### What is expected
If a line in the records below includes the word "Reserva", count it, then give the total and nothing else.

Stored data
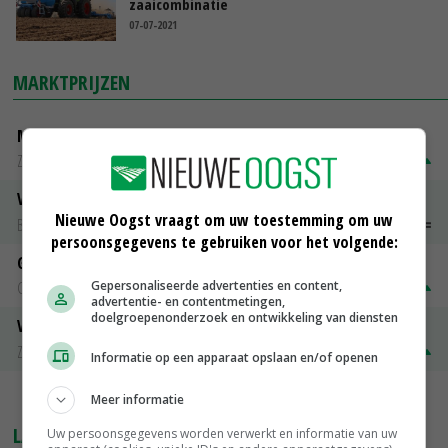
zaaicombinatie
07-07-2021
MARKTPRIJZEN
Magere melkpoeder
Zuivel NL
€ 269,00
€ 7,00
Vleeskuikens 2001-2600 gr
Nieuwe Oogst vraagt om uw toestemming om uw
Barneveld
€ 1,09
~
€ 1,11
persoonsgegevens te gebruiken voor het volgende:
Gerst
Gepersonaliseerde advertenties en content,
Groningen
€ 197,00
€ 2,00
advertentie- en contentmetingen,
doelgroepenonderzoek en ontwikkeling van diensten
Volle melkpoeder
Zuivel NL
€ 345,00
€ 20,00
Informatie op een apparaat opslaan en/of openen
MEER MARKTPRIJZEN
Meer informatie
LAATSTE NIEUWS
Uw persoonsgegevens worden verwerkt en informatie van uw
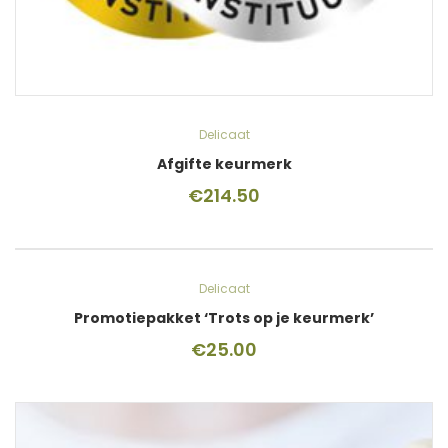
Delicaat
Afgifte keurmerk
€
214.50
Delicaat
Promotiepakket ‘Trots op je keurmerk’
€
25.00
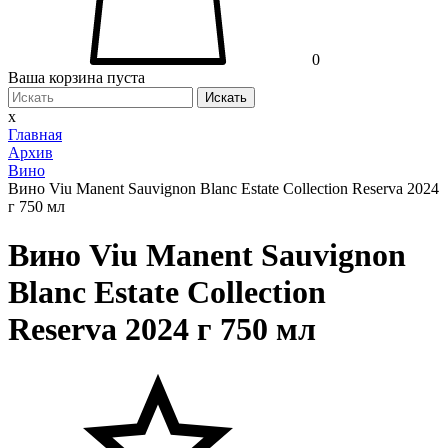
0
Ваша корзина пуста
Искать
x
Главная
Архив
Вино
Вино Viu Manent Sauvignon Blanc Estate Collection Reserva 2024
г 750 мл
Вино Viu Manent Sauvignon
Blanc Estate Collection
Reserva 2024 г 750 мл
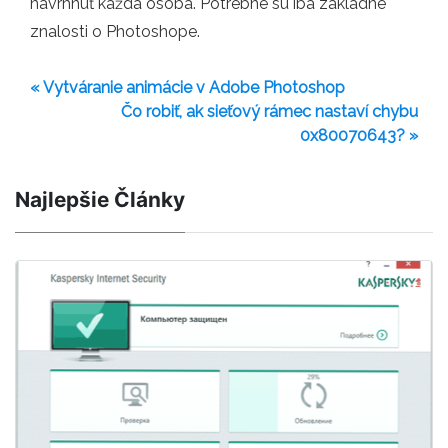
navrhnúť každá osoba. Potrebné sú iba základné
znalosti o Photoshope.
« Vytváranie animácie v Adobe Photoshop
Čo robiť, ak sieťový rámec nastaví chybu
0x80070643? »
Najlepšie Články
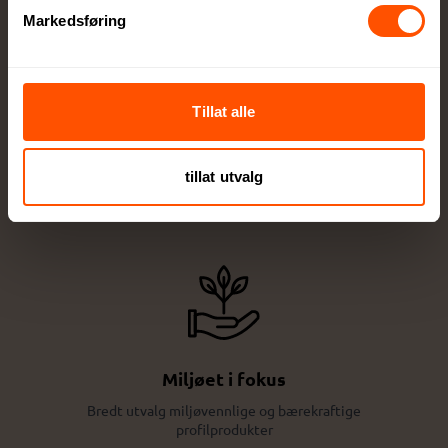
Markedsføring
Tillat alle
Ekspressortiment
tillat utvalg
Utvalgte lagerførte produkter tilgjengelige
med ekspresslevering
Miljøet i fokus
Bredt utvalg miljøvennlige og bærekraftige
profilprodukter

### Task result
2